### Provided entries
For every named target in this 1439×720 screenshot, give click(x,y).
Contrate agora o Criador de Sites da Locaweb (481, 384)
* * *
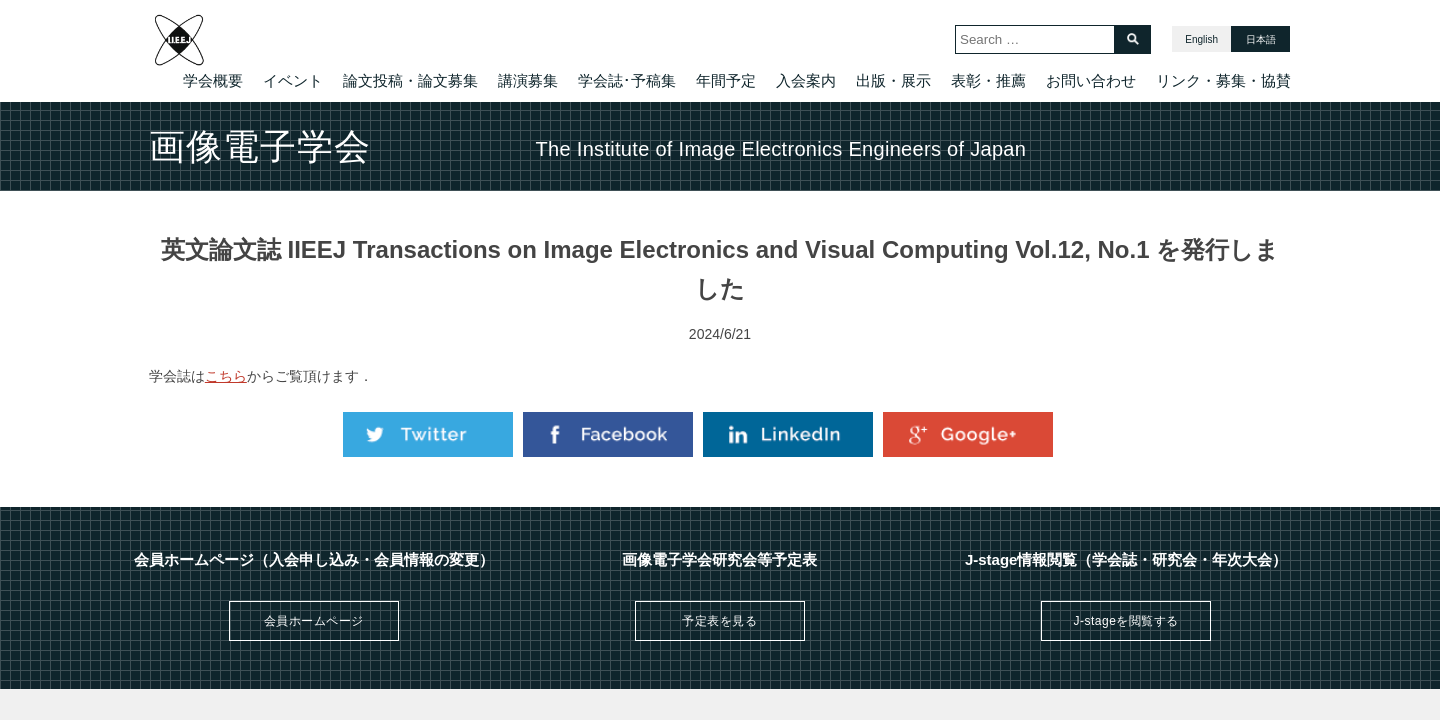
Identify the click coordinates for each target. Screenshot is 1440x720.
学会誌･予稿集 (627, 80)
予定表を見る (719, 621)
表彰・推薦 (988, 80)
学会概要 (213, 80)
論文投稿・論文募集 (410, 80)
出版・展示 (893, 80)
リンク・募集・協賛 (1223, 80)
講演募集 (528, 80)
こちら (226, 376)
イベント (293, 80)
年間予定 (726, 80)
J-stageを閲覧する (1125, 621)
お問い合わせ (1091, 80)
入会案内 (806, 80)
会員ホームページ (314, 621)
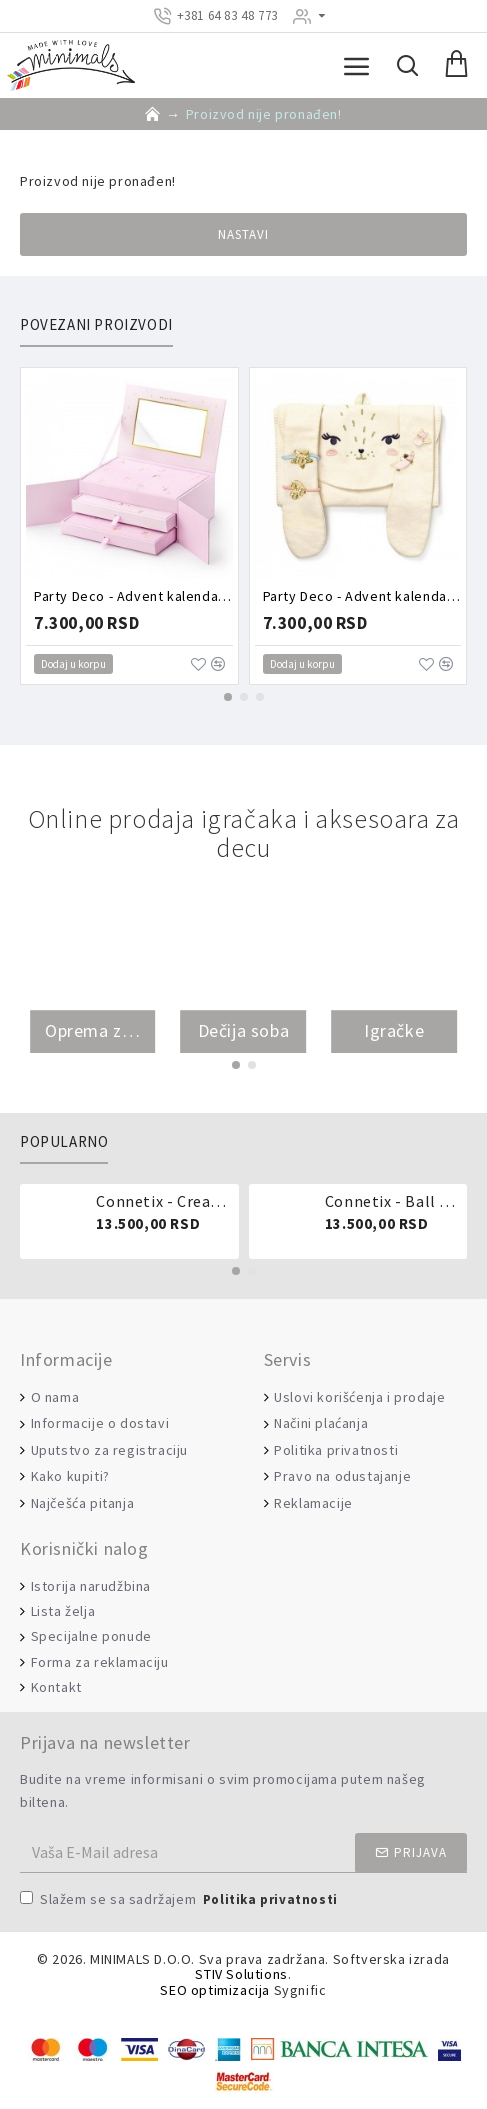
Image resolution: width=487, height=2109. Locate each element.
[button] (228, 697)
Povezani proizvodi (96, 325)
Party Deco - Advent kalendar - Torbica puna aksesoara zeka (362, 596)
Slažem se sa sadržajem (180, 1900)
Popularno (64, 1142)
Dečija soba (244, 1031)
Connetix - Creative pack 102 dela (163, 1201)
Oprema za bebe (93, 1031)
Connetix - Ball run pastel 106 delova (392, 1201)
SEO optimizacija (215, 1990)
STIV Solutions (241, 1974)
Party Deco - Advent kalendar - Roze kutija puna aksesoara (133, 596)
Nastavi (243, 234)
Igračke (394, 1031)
==
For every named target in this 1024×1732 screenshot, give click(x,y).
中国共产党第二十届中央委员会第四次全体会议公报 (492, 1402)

### Problem statement
Leaving pictures out, output the lines of the data above from the one with "イベント (293, 80)" through the one with "Igračke (394, 1031)", word for word.

### Task output
イベント (293, 80)
年間予定 (726, 80)
J-stageを閲覧する (1125, 621)
お問い合わせ (1091, 80)
入会案内 (806, 80)
会員ホームページ (314, 621)
Image resolution: width=487, height=2109. Locate each element.
[button] (228, 697)
Povezani proizvodi (96, 325)
Party Deco - Advent kalendar - Torbica puna aksesoara zeka (362, 596)
Slažem se sa sadržajem (180, 1900)
Popularno (64, 1142)
Dečija soba (244, 1031)
Connetix - Creative pack 102 dela (163, 1201)
Oprema za bebe (93, 1031)
Connetix - Ball run pastel 106 delova (392, 1201)
SEO optimizacija (215, 1990)
STIV Solutions (241, 1974)
Party Deco - Advent kalendar - Roze kutija puna aksesoara (133, 596)
Nastavi (243, 234)
Igračke (394, 1031)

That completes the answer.